Open 0x0000ff opened this issue 2 years ago • 10 comments

Verification

  • [X] I searched for similar bug reports (including closed issues) and found none was relevant.

What happened?

The heartrate monitor will sporadically jump to 000, and will sometimes stay at that value. for a long time

What should happen instead?

No response

Reproduction steps

Wearing the watch, I select the heart rate app and leave it running.

More details?

No response

Version

v1.13.0

Companion app

Not currently paired with phone.

0x0000ff avatar Oct 06 '23 21:10 0x0000ff

Isn't this is the expected behavior when the measurement fails?

Edit: if it is, the watch should communicate that state better.

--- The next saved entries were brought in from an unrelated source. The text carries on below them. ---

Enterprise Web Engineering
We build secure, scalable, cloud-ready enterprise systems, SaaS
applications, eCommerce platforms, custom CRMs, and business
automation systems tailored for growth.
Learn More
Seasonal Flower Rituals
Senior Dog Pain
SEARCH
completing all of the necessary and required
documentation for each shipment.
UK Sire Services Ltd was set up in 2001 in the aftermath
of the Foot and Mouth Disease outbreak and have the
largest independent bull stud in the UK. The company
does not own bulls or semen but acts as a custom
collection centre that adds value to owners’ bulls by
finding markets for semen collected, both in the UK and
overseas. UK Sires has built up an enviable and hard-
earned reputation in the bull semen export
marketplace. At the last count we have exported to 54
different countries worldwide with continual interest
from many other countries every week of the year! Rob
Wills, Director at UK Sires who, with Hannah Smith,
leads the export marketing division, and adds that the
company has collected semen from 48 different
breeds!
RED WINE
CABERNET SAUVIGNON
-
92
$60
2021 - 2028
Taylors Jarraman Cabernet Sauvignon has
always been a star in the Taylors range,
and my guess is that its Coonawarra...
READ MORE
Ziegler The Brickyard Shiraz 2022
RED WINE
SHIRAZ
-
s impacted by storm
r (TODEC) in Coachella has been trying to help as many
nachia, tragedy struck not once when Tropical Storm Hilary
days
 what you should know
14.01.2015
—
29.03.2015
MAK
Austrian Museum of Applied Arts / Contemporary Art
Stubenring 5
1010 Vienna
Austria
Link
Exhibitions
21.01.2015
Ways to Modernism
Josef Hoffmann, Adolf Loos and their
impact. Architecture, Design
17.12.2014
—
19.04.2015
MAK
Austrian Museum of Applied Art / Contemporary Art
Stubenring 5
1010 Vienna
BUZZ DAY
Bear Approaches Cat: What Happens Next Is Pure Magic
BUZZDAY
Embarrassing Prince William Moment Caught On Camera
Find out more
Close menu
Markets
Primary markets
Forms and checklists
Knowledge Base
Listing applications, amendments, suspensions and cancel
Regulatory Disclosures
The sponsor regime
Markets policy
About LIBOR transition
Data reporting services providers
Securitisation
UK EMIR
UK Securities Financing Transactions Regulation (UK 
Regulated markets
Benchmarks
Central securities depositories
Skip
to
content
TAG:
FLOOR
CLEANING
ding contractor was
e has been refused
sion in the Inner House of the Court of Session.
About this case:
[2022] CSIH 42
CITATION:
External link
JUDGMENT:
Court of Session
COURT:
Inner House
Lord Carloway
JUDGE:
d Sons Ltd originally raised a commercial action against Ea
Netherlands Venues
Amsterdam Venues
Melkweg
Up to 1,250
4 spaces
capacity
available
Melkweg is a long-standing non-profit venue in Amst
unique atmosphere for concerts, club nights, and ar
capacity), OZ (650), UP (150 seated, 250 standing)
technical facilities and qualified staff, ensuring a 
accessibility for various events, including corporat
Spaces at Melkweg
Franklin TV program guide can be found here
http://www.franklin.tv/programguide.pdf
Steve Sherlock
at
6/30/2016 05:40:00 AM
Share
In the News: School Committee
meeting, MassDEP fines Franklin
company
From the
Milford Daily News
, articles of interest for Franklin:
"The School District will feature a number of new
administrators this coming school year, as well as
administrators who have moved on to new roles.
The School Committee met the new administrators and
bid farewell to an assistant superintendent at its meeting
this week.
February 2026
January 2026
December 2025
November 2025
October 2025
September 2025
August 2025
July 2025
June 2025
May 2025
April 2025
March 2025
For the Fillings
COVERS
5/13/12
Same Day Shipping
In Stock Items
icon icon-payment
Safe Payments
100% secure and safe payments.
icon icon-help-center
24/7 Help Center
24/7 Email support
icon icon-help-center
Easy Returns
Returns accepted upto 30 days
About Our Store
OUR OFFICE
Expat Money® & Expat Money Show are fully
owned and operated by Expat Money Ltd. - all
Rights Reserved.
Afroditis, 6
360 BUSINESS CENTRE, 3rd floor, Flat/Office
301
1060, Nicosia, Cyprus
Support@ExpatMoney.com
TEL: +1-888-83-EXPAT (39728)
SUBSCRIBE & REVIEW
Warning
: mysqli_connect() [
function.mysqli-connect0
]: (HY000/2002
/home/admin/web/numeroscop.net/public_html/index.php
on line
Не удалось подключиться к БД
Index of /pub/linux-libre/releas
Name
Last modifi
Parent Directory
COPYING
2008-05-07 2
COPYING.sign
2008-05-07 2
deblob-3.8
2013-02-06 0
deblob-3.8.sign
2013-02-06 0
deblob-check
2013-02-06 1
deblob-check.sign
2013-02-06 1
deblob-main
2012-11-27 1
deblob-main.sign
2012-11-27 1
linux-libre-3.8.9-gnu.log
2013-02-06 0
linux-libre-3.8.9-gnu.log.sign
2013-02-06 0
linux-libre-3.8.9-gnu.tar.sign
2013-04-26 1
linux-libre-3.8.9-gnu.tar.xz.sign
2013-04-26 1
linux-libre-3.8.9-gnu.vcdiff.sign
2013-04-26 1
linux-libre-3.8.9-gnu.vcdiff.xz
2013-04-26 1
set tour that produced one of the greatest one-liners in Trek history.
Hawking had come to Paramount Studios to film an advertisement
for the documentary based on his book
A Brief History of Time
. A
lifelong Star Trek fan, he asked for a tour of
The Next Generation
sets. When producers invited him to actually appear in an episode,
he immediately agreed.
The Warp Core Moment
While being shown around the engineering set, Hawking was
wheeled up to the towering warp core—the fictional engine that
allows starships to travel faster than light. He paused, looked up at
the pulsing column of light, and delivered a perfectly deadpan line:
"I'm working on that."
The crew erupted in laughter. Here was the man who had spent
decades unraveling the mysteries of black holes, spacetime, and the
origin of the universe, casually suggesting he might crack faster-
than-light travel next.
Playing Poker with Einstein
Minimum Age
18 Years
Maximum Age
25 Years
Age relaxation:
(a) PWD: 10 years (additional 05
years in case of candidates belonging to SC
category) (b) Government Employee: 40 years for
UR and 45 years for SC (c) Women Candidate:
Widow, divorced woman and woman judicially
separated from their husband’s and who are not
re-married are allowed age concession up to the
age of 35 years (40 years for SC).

minacode avatar Oct 07 '23 10:10 minacode

Yeah, when the algorithm can't find a clean signal it reports 0

Would --- make more sense than 000? I think that'd be better - same goes for watchfaces (they could be just -) or even an ascii spinner if we're feeling a bit fun

mark9064 avatar Oct 07 '23 15:10 mark9064

Yeah, when the algorithm can't find a clean signal it reports 0

Would --- make more sense than 000? I think that'd be better - same goes for watchfaces (they could be just -) or even an ascii spinner if we're feeling a bit fun

I agree with this. --- would match what's standard for a null reading on most devices.

I think feeding back a null value for watchface designers to choose how to handle might be good? Some of the fancier custom watch faces wouldn't suit an ascii spininer in my opinon.

hellodarkness avatar Oct 08 '23 14:10 hellodarkness

Are these false zero values sent via Bluetooth? Might be correct to send nothing instead, if they are.

minacode avatar Oct 08 '23 23:10 minacode

They are sent by bluetooth, but it's the way to go there. There's no way in the bluetooth specification to signal that there is no value available, so zero is recognised as a null there. The only flag is to say whether sensor touch is present, and that's something quite different from an algorithm not being able to lock onto the HR.

mark9064 avatar Oct 09 '23 21:10 mark9064

Shouldn't we have another flag for "no good measurement" then? It's nice that the algorithm has the detection, but I think that we can use it better.

minacode avatar Oct 10 '23 12:10 minacode

For bluetooth - no, as the characteristic is standardised. Every BLE device exposing heart rate values does so in the exact same format (in the BT SIG GATT spec)

On the watch - well there are only 3 states: off, on + no reading, on + reading. Arguably, there's also on + waiting for data (when it's just been started), but this is lumped into on + no reading currently. Currently, the on + no reading state reports a 0 on watchfaces / the HR app, and the idea here is to display --- / - instead of 0

I wasn't sure of the purpose of the flag you suggested here - these are the two ways I can interpret it. Or did you mean something else?

mark9064 avatar Oct 10 '23 16:10 mark9064

Yes, that was helpful. Let me rephrase my question: Do we send 0 via Bluetooth when the state is on + no reading?

minacode avatar Oct 10 '23 18:10 minacode

Let's think about only reading the heart rate characteristic for a second (rather than notifications). Bluetooth characteristics (supporting read) always have a value present. So even if the sensor is completely off, the heart rate characteristic must have a value for the bpm (an integer). The only value that makes sense here is 0.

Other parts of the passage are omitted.